**Collected data**
* * *
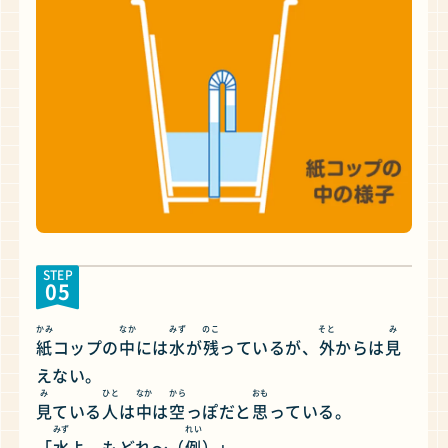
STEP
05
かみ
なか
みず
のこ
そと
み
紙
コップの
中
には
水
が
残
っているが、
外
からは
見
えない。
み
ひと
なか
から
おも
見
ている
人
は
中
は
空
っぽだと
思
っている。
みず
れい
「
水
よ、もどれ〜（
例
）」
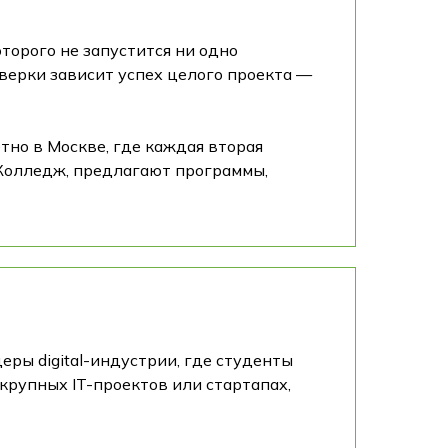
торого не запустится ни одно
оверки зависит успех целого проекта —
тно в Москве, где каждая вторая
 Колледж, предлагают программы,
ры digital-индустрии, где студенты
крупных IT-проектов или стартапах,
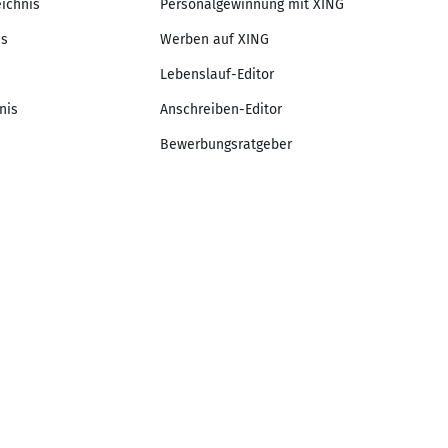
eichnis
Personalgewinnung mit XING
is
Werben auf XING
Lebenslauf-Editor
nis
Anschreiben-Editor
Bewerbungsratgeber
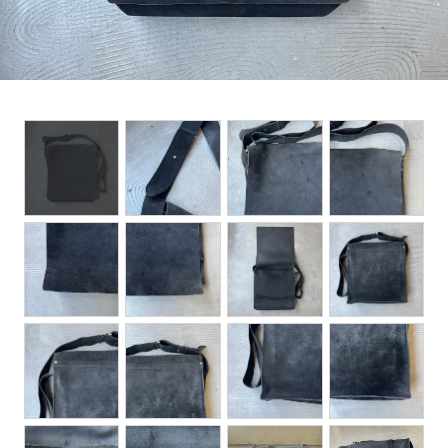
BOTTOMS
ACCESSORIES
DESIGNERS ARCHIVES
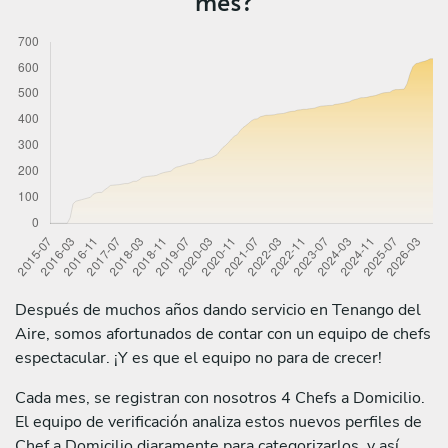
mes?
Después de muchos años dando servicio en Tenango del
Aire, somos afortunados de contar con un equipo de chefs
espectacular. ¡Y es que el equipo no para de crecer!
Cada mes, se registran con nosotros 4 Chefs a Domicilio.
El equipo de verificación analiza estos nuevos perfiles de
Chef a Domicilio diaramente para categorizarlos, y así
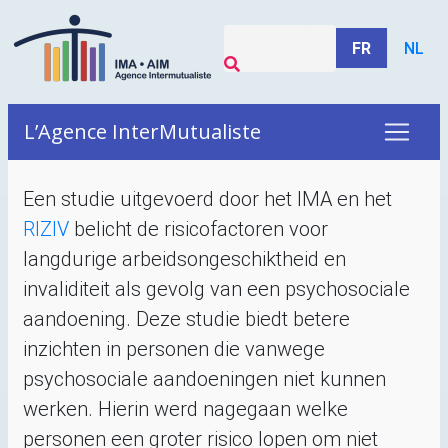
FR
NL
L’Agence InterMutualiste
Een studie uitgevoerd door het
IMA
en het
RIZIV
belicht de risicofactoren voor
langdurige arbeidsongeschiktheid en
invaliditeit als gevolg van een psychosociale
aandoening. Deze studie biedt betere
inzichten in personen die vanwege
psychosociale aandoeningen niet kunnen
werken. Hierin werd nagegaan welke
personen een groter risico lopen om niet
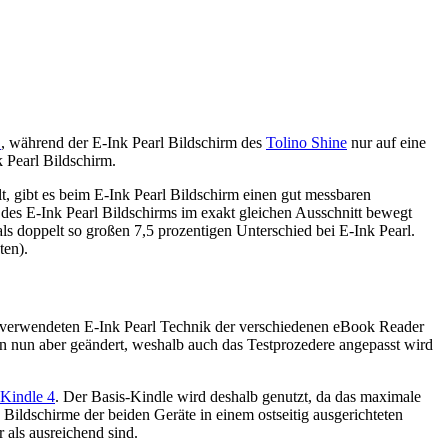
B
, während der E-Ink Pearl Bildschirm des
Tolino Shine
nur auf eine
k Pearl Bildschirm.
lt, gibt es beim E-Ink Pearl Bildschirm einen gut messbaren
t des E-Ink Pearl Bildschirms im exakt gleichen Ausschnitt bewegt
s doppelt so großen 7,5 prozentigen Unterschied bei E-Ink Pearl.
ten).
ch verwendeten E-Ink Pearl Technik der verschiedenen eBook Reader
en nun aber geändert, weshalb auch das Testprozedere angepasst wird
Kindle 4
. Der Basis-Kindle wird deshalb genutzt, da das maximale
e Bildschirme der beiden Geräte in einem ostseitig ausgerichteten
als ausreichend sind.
* * *
**TASK TO CARRY OUT**
Among the entries above, which lines include "wird"? List them all.

**SOLUTION TO THIS TASK**
en nun aber geändert, weshalb auch das Testprozedere angepasst wird
. Der Basis-Kindle wird deshalb genutzt, da das maximale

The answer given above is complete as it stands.